If the vaccine is as effective at preventing asymptomatic infection as it is at preventing symptomatic infection (around 90%), then this would be very good news indeed: if people don’t get infected, they are unable to transmit the infection to others (other than, eg, through surface contamination – they touch a contaminated surface and then somebody’s face). If the vaccine is 90% effective at preventing infection and transmission, there is a much greater chance that as the proportion of the population which has been vaccinated increases, the vaccine will be able to drive the effective R number down. These findings give us hope that vaccination alone will, eventually, get the R number below 1. If it can do this – and this is the big question – we will no longer need restrictions and behavioural measures (lockdown, masks…) to interrupt spread.

References

  1. Dagan N, Barda N, Kepten E, Miron O, Perchik S, Katz MA, et al. BNT162b2 mRNA Covid-19 vaccine in a nationwide mass vaccination setting. N Engl J Med 2021. (https://www.nejm.org/doi/full/10.1056/NEJMoa2101765).
  2. Haas EJ, Angulo FJ, McLaughlin JM, Anis E, Singer SR, Khan F, et al. BNT162b2 effectiveness against SARS-CoV-2 infections and COVID-19, Israel [pre-print]. Pre-print 2021.
  3. Amit S, Regev-Yochay G, Afek A, Kreiss Y, Leshem E. Early rate reductions of SARS-CoV-2 infection and COVID-19 in BNT162b2 vaccine recipients. Lancet 2021;2021 PMID: 33610193. (https://www.thelancet.com/journals/lancet/article/PIIS0140-6736(21)00448-7/fulltext).

 

 

‘BNT162b2 mRNA Covid-19 vaccine in a nationwide mass vaccination setting’ by Noa Dagan et al. was published in the New England Journal of Medicine at 22:00 UK time on Wednesday 24 February 2021.

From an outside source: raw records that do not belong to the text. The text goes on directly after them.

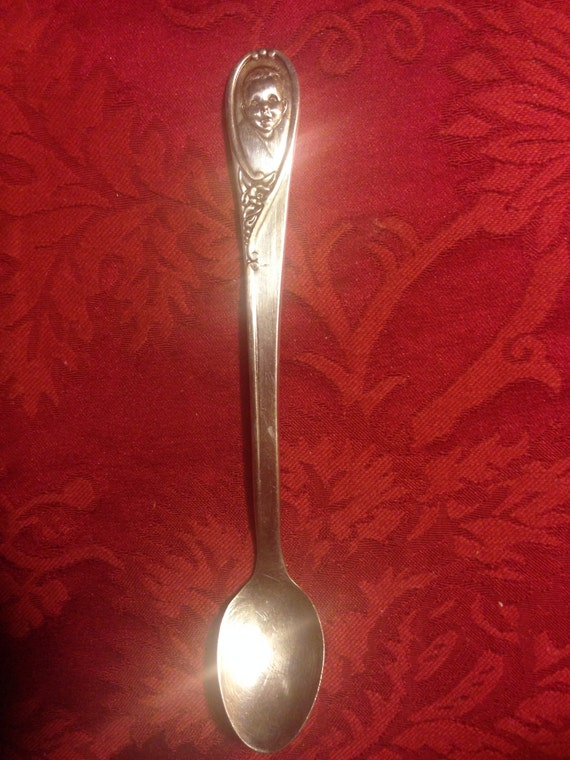 I want to click on spoon handle, so click(260, 309). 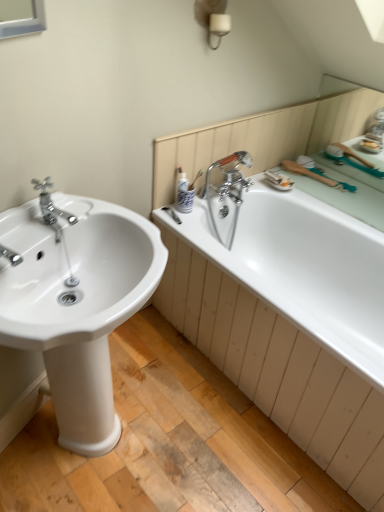 This screenshot has height=512, width=384. What are the coordinates of `unoccupied space behind polished chrome faucet at left` in the screenshot? It's located at (73, 207). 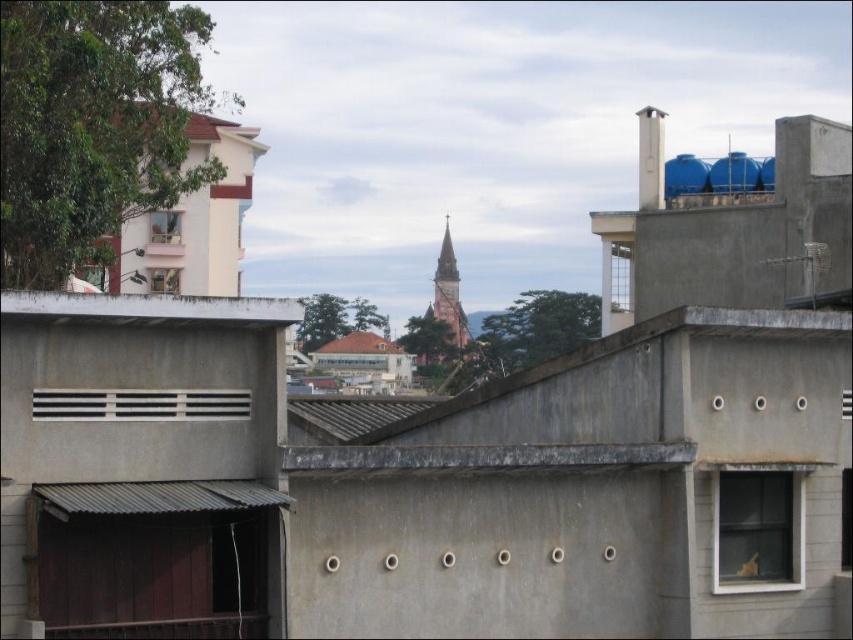 Is red brick church steeple at center shorter than matte white window at upper left?

No, red brick church steeple at center is not shorter than matte white window at upper left.

Can you confirm if red brick church steeple at center is bigger than matte white window at upper left?

Yes.

Which is behind, point (439, 292) or point (177, 236)?

The point (439, 292) is behind.

Where is `red brick church steeple at center`? red brick church steeple at center is located at coordinates (444, 308).

Is red brick church steeple at center positioned behind brown tiled roof at center?

Yes, red brick church steeple at center is behind brown tiled roof at center.

Measure the distance between red brick church steeple at center and camera.

red brick church steeple at center is 635.26 feet away from camera.

Measure the distance between red brick church steeple at center and camera.

They are 193.63 meters apart.

The image size is (853, 640). I want to click on red brick church steeple at center, so click(x=444, y=308).

Is red brick church steeple at center bigger than clear glass window at upper left?

Yes, red brick church steeple at center is bigger than clear glass window at upper left.

Does red brick church steeple at center lie in front of clear glass window at upper left?

That is False.

Is point (457, 308) positioned after point (171, 275)?

That is True.

Find the location of `red brick church steeple at center`. red brick church steeple at center is located at coordinates (444, 308). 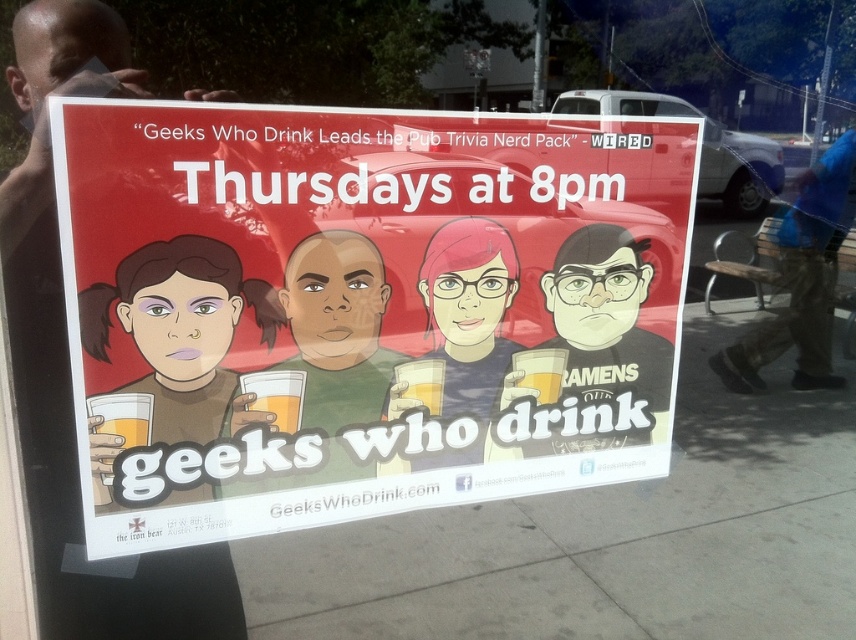 Question: Does translucent glass mug at center have a larger size compared to translucent glass beer at center?

Choices:
 (A) no
 (B) yes

Answer: (B)

Question: Which of the following is the farthest from the observer?

Choices:
 (A) (147, 264)
 (B) (333, 374)
 (C) (288, 432)

Answer: (B)

Question: Can you confirm if brown matte shirt at center is smaller than translucent plastic cup at center?

Choices:
 (A) no
 (B) yes

Answer: (A)

Question: Which of these objects is positioned farthest from the matte black shirt at center?

Choices:
 (A) matte paper poster at center
 (B) green matte shirt at center
 (C) translucent plastic cup at center
 (D) brown matte shirt at center

Answer: (D)

Question: Is the position of green matte shirt at center less distant than that of matte black shirt at center?

Choices:
 (A) no
 (B) yes

Answer: (B)

Question: Which object is closer to the camera taking this photo?

Choices:
 (A) blue fabric bag at right
 (B) matte black shirt at center
 (C) green matte shirt at center

Answer: (C) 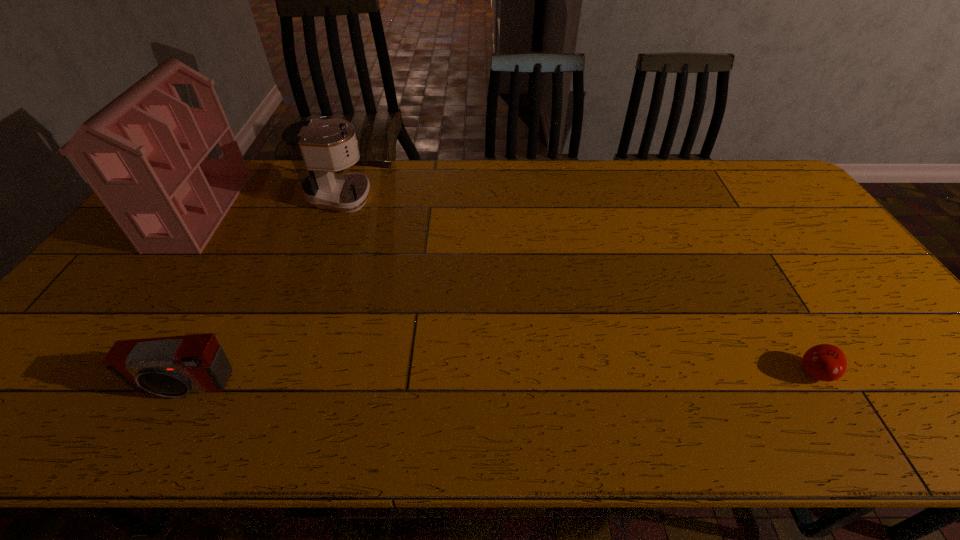 Find the location of a particular element. Image resolution: width=960 pixels, height=540 pixels. the tallest object is located at coordinates (145, 154).

Find the location of `dollhouse`. dollhouse is located at coordinates (145, 154).

In order to click on the second tallest object in this screenshot , I will do `click(317, 148)`.

In order to click on camera in this screenshot , I will do pos(173,366).

The height and width of the screenshot is (540, 960). Identify the location of apple. (825, 362).

What are the coordinates of `the rightmost object` in the screenshot? It's located at (825, 362).

Locate an element on the screen. Image resolution: width=960 pixels, height=540 pixels. free space located on the front-facing side of the dollhouse is located at coordinates (296, 211).

Locate an element on the screen. Image resolution: width=960 pixels, height=540 pixels. blank area located on the front-facing side of the coffee maker is located at coordinates (415, 198).

Identify the location of vacant space located 0.350m on the back of the apple. This screenshot has height=540, width=960. [x=744, y=255].

Where is `dollhouse positioned at the far edge`? This screenshot has height=540, width=960. dollhouse positioned at the far edge is located at coordinates (145, 154). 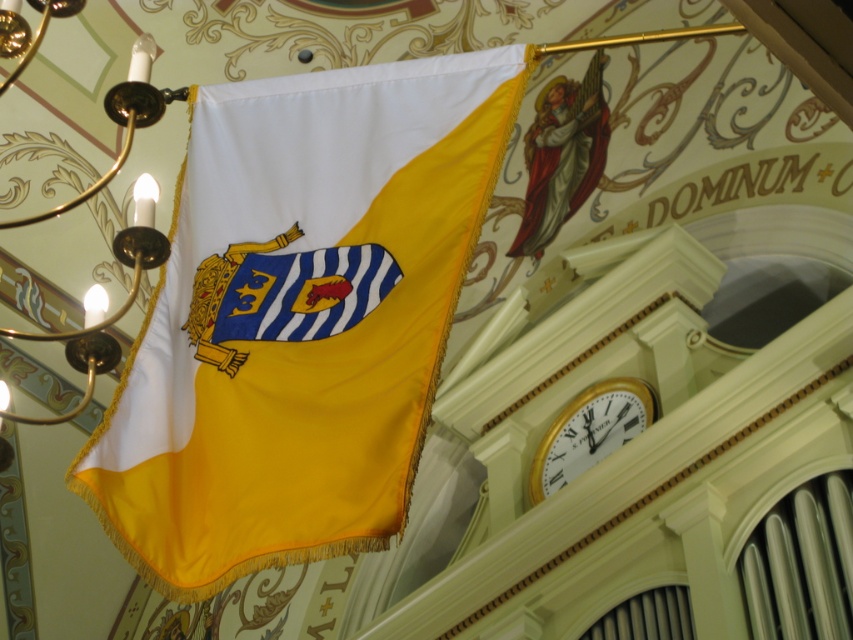 Question: Which of the following is the closest to the observer?

Choices:
 (A) (x=341, y=381)
 (B) (x=44, y=212)

Answer: (A)

Question: Is yellow satin flag at center closer to camera compared to gold-bronze chandelier at upper left?

Choices:
 (A) no
 (B) yes

Answer: (B)

Question: Does yellow satin flag at center lie behind white glossy clock at upper right?

Choices:
 (A) no
 (B) yes

Answer: (A)

Question: Which of the following is the farthest from the observer?

Choices:
 (A) (422, 291)
 (B) (105, 96)

Answer: (B)

Question: Which object appears closest to the camera in this image?

Choices:
 (A) gold-bronze chandelier at upper left
 (B) yellow satin flag at center

Answer: (B)

Question: Is yellow satin flag at center above gold-bronze chandelier at upper left?

Choices:
 (A) yes
 (B) no

Answer: (B) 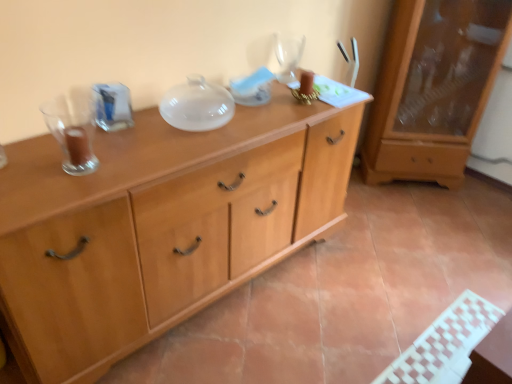 The image size is (512, 384). I want to click on free space above light wood cabinet at center (from a real-world perspective), so click(x=150, y=133). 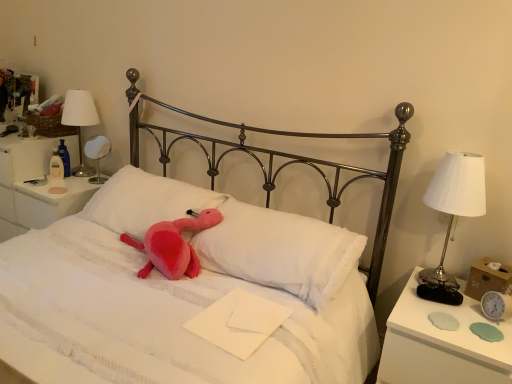 What are the coordinates of `fluffy pink pillow at center, which is the 1th pillow from left to right` in the screenshot? It's located at (145, 201).

The height and width of the screenshot is (384, 512). What do you see at coordinates (34, 187) in the screenshot? I see `white plastic nightstand at left, the second nightstand positioned from the front` at bounding box center [34, 187].

Find the location of a particular element. Image resolution: width=512 pixels, height=384 pixels. white fabric lampshade at right, acting as the 3th bedside lamp starting from the back is located at coordinates (452, 215).

In order to click on matte silver mirror at left, which is the 2th bedside lamp from right to left in this screenshot , I will do `click(97, 155)`.

This screenshot has height=384, width=512. In order to click on the 1st pillow positioned above the white glossy nightstand at right, acting as the 1th nightstand starting from the bottom (from a real-world perspective) in this screenshot , I will do `click(280, 250)`.

Can you tell me how much white glossy nightstand at right, the second nightstand from the top, and white soft pillow at center, acting as the first pillow starting from the right, differ in facing direction?

→ The angle between the facing direction of white glossy nightstand at right, the second nightstand from the top, and the facing direction of white soft pillow at center, acting as the first pillow starting from the right, is 4.48 degrees.

From a real-world perspective, which is physically above, white glossy nightstand at right, which ranks as the 2th nightstand in left-to-right order, or white soft pillow at center, acting as the first pillow starting from the right?

white soft pillow at center, acting as the first pillow starting from the right.

Looking at this image, does white glossy nightstand at right, the 1th nightstand when ordered from front to back, have a lesser height compared to white soft pillow at center, acting as the first pillow starting from the right?

No.

From a real-world perspective, relative to white fabric lampshade at upper left, the 3th bedside lamp from the right, is white glossy nightstand at right, the second nightstand when ordered from back to front, vertically above or below?

white glossy nightstand at right, the second nightstand when ordered from back to front, is situated lower than white fabric lampshade at upper left, the 3th bedside lamp from the right, in the real world.

From the image's perspective, which nightstand is the 2nd one below the white fabric lampshade at upper left, the 3th bedside lamp from the right? Please provide its 2D coordinates.

[(441, 344)]

Do you think white glossy nightstand at right, the 1th nightstand when ordered from front to back, is within white fabric lampshade at upper left, the 1th bedside lamp in the left-to-right sequence, or outside of it?

white glossy nightstand at right, the 1th nightstand when ordered from front to back, cannot be found inside white fabric lampshade at upper left, the 1th bedside lamp in the left-to-right sequence.

From the image's perspective, which one is positioned higher, white glossy nightstand at right, acting as the 1th nightstand starting from the bottom, or white fabric lampshade at upper left, the 2th bedside lamp in the back-to-front sequence?

white fabric lampshade at upper left, the 2th bedside lamp in the back-to-front sequence.

Is pink plush toy at center next to white plastic nightstand at left, the first nightstand from the back?

They are not placed beside each other.

What's the angular difference between pink plush toy at center and white plastic nightstand at left, the second nightstand positioned from the front,'s facing directions?

8.38 degrees.

From the picture: Is pink plush toy at center closer to the viewer compared to white plastic nightstand at left, the second nightstand positioned from the front?

Yes.

Considering the sizes of pink plush toy at center and white plastic nightstand at left, placed as the second nightstand when sorted from right to left, in the image, is pink plush toy at center taller or shorter than white plastic nightstand at left, placed as the second nightstand when sorted from right to left,?

Considering their sizes, pink plush toy at center has less height than white plastic nightstand at left, placed as the second nightstand when sorted from right to left.

Is fluffy pink pillow at center, which is the 1th pillow from left to right, completely or partially inside silver metallic clock at right?

No.

From the picture: Which object is further away from the camera, silver metallic clock at right or fluffy pink pillow at center, which is the 1th pillow from left to right?

fluffy pink pillow at center, which is the 1th pillow from left to right.

Is silver metallic clock at right positioned far away from fluffy pink pillow at center, which is the 1th pillow from left to right?

Yes, silver metallic clock at right and fluffy pink pillow at center, which is the 1th pillow from left to right, are located far from each other.

Considering the positions of objects silver metallic clock at right and fluffy pink pillow at center, the second pillow from the right, in the image provided, who is more to the left, silver metallic clock at right or fluffy pink pillow at center, the second pillow from the right,?

Positioned to the left is fluffy pink pillow at center, the second pillow from the right.

Considering the sizes of pink plush toy at center and white soft pillow at center, the 2th pillow from the left, in the image, is pink plush toy at center bigger or smaller than white soft pillow at center, the 2th pillow from the left,?

Considering their sizes, pink plush toy at center takes up less space than white soft pillow at center, the 2th pillow from the left.

Which is behind, point (153, 251) or point (227, 257)?

Point (153, 251)

Where is `pillow lying below the pink plush toy at center (from the image's perspective)`? This screenshot has width=512, height=384. pillow lying below the pink plush toy at center (from the image's perspective) is located at coordinates (280, 250).

Would you say pink plush toy at center is a long distance from white soft pillow at center, the 2th pillow from the left?

Actually, pink plush toy at center and white soft pillow at center, the 2th pillow from the left, are a little close together.

I want to click on pillow located behind the silver metallic clock at right, so click(145, 201).

Which object is further away from the camera taking this photo, fluffy pink pillow at center, the second pillow from the right, or silver metallic clock at right?

fluffy pink pillow at center, the second pillow from the right, is further away from the camera.

Are fluffy pink pillow at center, which is the 1th pillow from left to right, and silver metallic clock at right located far from each other?

Yes.

Considering the positions of objects fluffy pink pillow at center, which is the 1th pillow from left to right, and silver metallic clock at right in the image provided, who is more to the right, fluffy pink pillow at center, which is the 1th pillow from left to right, or silver metallic clock at right?

From the viewer's perspective, silver metallic clock at right appears more on the right side.

Is point (364, 377) positioned in front of point (408, 351)?

No.

Visually, is pink plush toy at center positioned to the left or to the right of white glossy nightstand at right, acting as the 1th nightstand starting from the bottom?

Based on their positions, pink plush toy at center is located to the left of white glossy nightstand at right, acting as the 1th nightstand starting from the bottom.

This screenshot has height=384, width=512. In order to click on the 2nd nightstand located beneath the pink plush toy at center (from a real-world perspective) in this screenshot , I will do coord(441,344).

Is pink plush toy at center positioned beyond the bounds of white glossy nightstand at right, which is counted as the 1th nightstand, starting from the right?

That's correct, pink plush toy at center is outside of white glossy nightstand at right, which is counted as the 1th nightstand, starting from the right.

From the white glossy nightstand at right, acting as the 1th nightstand starting from the bottom, count the 1st pillow to the left and point to it. Please provide its 2D coordinates.

[(280, 250)]

Where is `the 2nd nightstand below the white fabric lampshade at upper left, which is the second bedside lamp in front-to-back order (from the image's perspective)`? The image size is (512, 384). the 2nd nightstand below the white fabric lampshade at upper left, which is the second bedside lamp in front-to-back order (from the image's perspective) is located at coordinates (441, 344).

When comparing their distances from matte silver mirror at left, which is the 2th bedside lamp from right to left, does white soft pillow at center, the 2th pillow from the left, or fluffy pink pillow at center, the second pillow from the right, seem closer?

The object closer to matte silver mirror at left, which is the 2th bedside lamp from right to left, is fluffy pink pillow at center, the second pillow from the right.

Which object lies further to the anchor point white plastic nightstand at left, the first nightstand in the top-to-bottom sequence, fluffy pink pillow at center, the second pillow from the right, or pink plush toy at center?

pink plush toy at center lies further to white plastic nightstand at left, the first nightstand in the top-to-bottom sequence, than the other object.

From the image, which object appears to be farther from white fabric lampshade at right, acting as the 3th bedside lamp starting from the back, pink plush toy at center or matte silver mirror at left, the third bedside lamp when ordered from front to back?

matte silver mirror at left, the third bedside lamp when ordered from front to back, is positioned further to the anchor white fabric lampshade at right, acting as the 3th bedside lamp starting from the back.

When comparing their distances from white soft pillow at center, the 2th pillow from the left, does matte silver mirror at left, the third bedside lamp when ordered from front to back, or silver metallic clock at right seem further?

matte silver mirror at left, the third bedside lamp when ordered from front to back.

Which object lies further to the anchor point silver metallic clock at right, white fabric lampshade at upper left, the 1th bedside lamp in the left-to-right sequence, or pink plush toy at center?

The object further to silver metallic clock at right is white fabric lampshade at upper left, the 1th bedside lamp in the left-to-right sequence.

From the picture: Estimate the real-world distances between objects in this image. Which object is further from white plastic nightstand at left, arranged as the 2th nightstand when ordered from the bottom, pink plush toy at center or silver metallic clock at right?

The object further to white plastic nightstand at left, arranged as the 2th nightstand when ordered from the bottom, is silver metallic clock at right.

Based on their spatial positions, is fluffy pink pillow at center, which is the 1th pillow from left to right, or pink plush toy at center further from white soft pillow at center, the 2th pillow from the left?

fluffy pink pillow at center, which is the 1th pillow from left to right, lies further to white soft pillow at center, the 2th pillow from the left, than the other object.

Estimate the real-world distances between objects in this image. Which object is closer to pink plush toy at center, white fabric lampshade at upper left, the 3th bedside lamp from the right, or pink plush toy at center?

The object closer to pink plush toy at center is pink plush toy at center.

Locate an element on the screen. pillow situated between fluffy pink pillow at center, the second pillow from the right, and white glossy nightstand at right, the 1th nightstand when ordered from front to back, from left to right is located at coordinates (280, 250).

Where is `baby elephant between pink plush toy at center and matte silver mirror at left, the first bedside lamp in the back-to-front sequence, along the z-axis`? The width and height of the screenshot is (512, 384). baby elephant between pink plush toy at center and matte silver mirror at left, the first bedside lamp in the back-to-front sequence, along the z-axis is located at coordinates (173, 245).

The image size is (512, 384). In order to click on baby elephant between white fabric lampshade at upper left, the 1th bedside lamp in the left-to-right sequence, and silver metallic clock at right in this screenshot , I will do `click(173, 245)`.

Find the location of `pillow between white fabric lampshade at upper left, which is the second bedside lamp in front-to-back order, and white soft pillow at center, the 2th pillow from the left, from left to right`. pillow between white fabric lampshade at upper left, which is the second bedside lamp in front-to-back order, and white soft pillow at center, the 2th pillow from the left, from left to right is located at coordinates (145, 201).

DOI: 10.1056/NEJMoa2101765

 

 

All our previous output on this subject can be seen at this weblink:

www.sciencemediacentre.org/tag/COVID-19

 

 

Declared interests

Prof Stephen Evans: “No conflicts of interest.  I am funded (one day per week) by LSHTM.  They get funding from various companies, including Astra Zeneca and GSK but I am not funded by them, I have no involvement in obtaining funding from them and I am not an investigator on any grants obtained from them.  I am the statistician to the ‘meta-Data Safety and Monitoring Board’ for CEPI.  I am paid for my attendance at those meetings and will be paid expenses for travel if that occurs.  I am a participant in the Oxford/Astra Zeneca trial, and on 13th January 2021 learnt I had received the active vaccine.”

Dr Peter English: “No interests to declare.”